Recordkeeping Recommendations a Fiduciary Act?

By Nevin Adams • June 03, 2016 • 0 Comments
Many advisors — and advisory firms — have assumed that recommending a recordkeeper under the new fiduciary regulation wouldn’t constitute a fiduciary act. But that assumption may be wrong.

The final fiduciary regulation, as did the 2015 proposal, places a great deal of emphasis on investment recommendations as the heart of the fiduciary relationship with retirement accounts. Specifically, the regulation notes any individual receiving compensation for making investment recommendations (our emphasis) that are individualized or specifically directed to a particular plan sponsor running a retirement plan, plan participant, or IRA owner for consideration in making a retirement investment decision is a fiduciary.

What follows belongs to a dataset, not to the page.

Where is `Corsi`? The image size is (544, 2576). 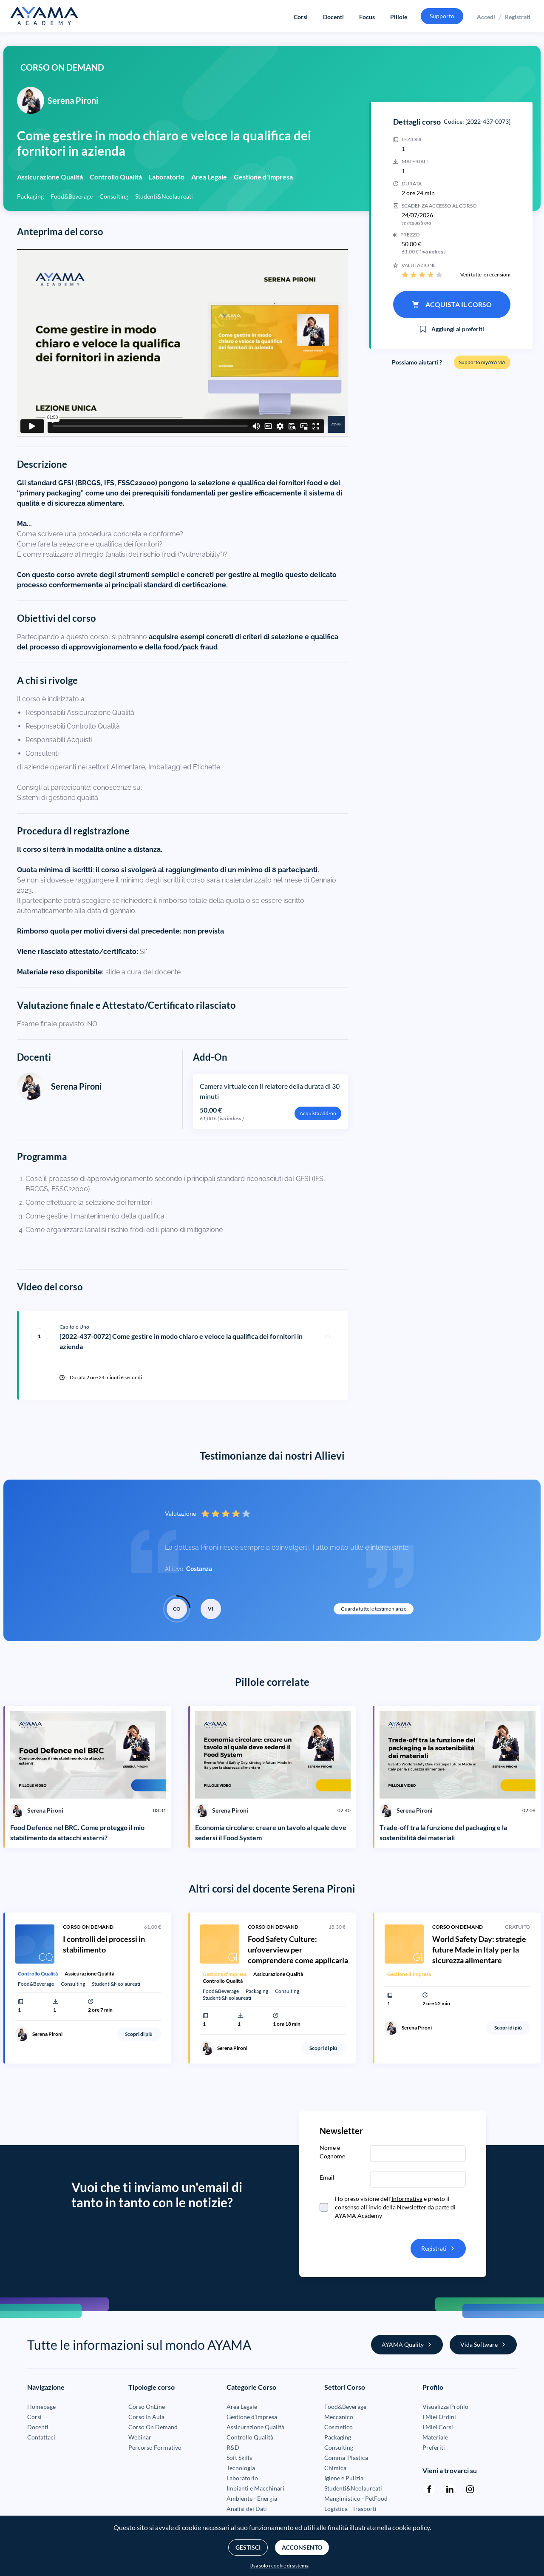
Corsi is located at coordinates (301, 16).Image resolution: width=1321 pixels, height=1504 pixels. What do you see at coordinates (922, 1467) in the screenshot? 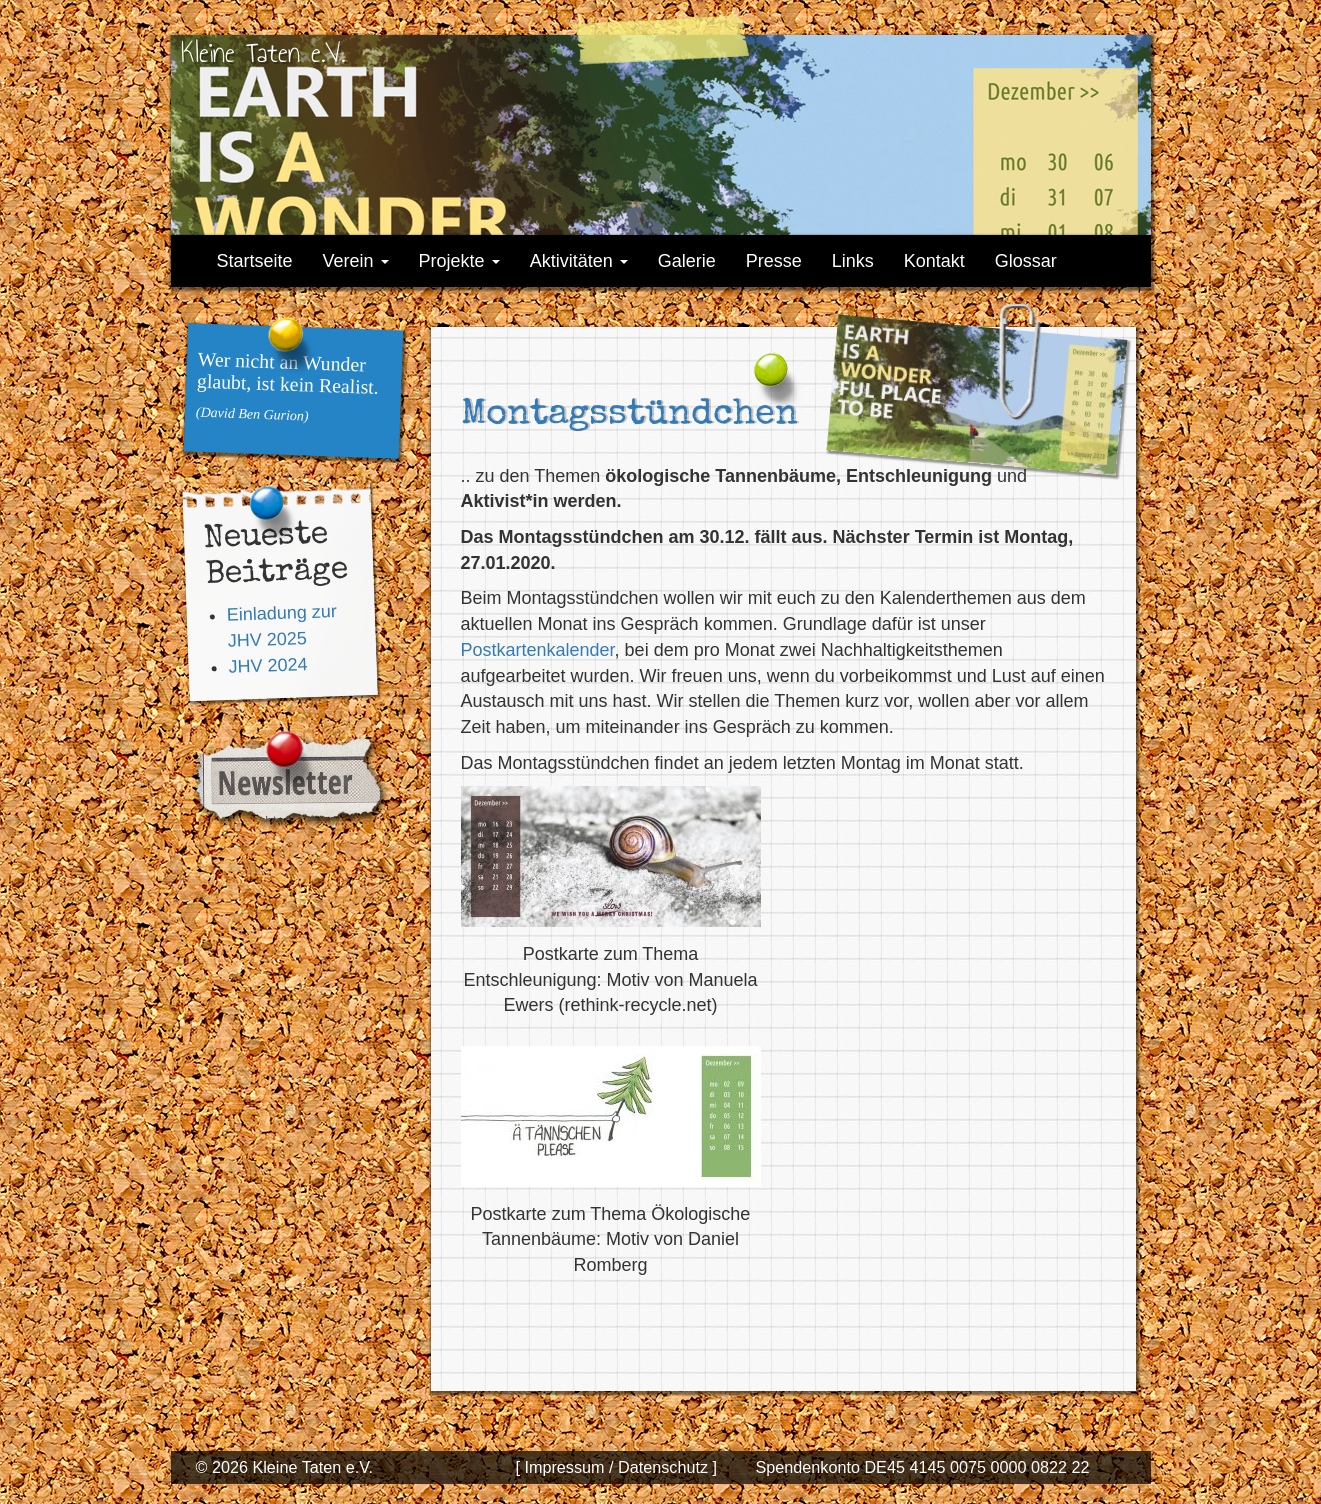
I see `Spendenkonto DE45 4145 0075 0000 0822 22` at bounding box center [922, 1467].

That specificity, coupled with the simplified platform exception included in the final regulation, led to a widespread assumption that the recommendation of a non-fiduciary service would not create a fiduciary tie.

While technically speaking the recommendation of a recordkeeper itself wouldn’t seem to constitute an investment recommendation, per se, there is an emerging sense among ERISA attorneys that when there are investment options tied to that recordkeeper — for example, the funds that are on the platform, the funds that constitute the default investment choice, or the fund families included in the target-date fund option(s) — the Labor Department is likely to consider the recordkeeper recommendation inherently an investment recommendation and as such, one that creates a fiduciary relationship.

“If this turns out to be the case, plan advisers going to have to carefully think through the due diligence mechanisms they use in helping plan sponsors choose recordkeepers,” noted Brian Graff, CEO of the American Retirement Association.